◆ **The problem**: Exact copies of all the lines below are needed, without the pictures.

◆ **Material provided**:

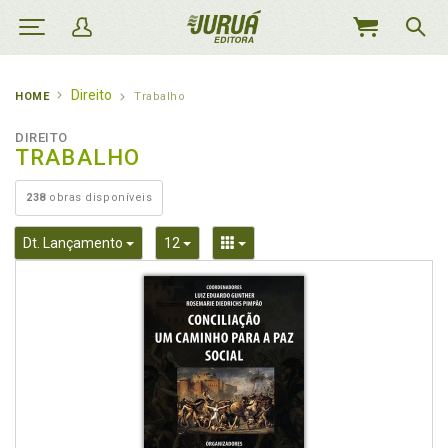
MEU
CARRINHO
Direito
HOME
Trabalho
DIREITO
TRABALHO
238
obras disponíveis
Toggle Dropdown
Toggle Dropdown
Toggle Dropdown
Dt. Lançamento
12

◆ **Output of the task**:
MEU
CARRINHO
Direito
HOME
Trabalho
DIREITO
TRABALHO
238
obras disponíveis
Toggle Dropdown
Toggle Dropdown
Toggle Dropdown
Dt. Lançamento
12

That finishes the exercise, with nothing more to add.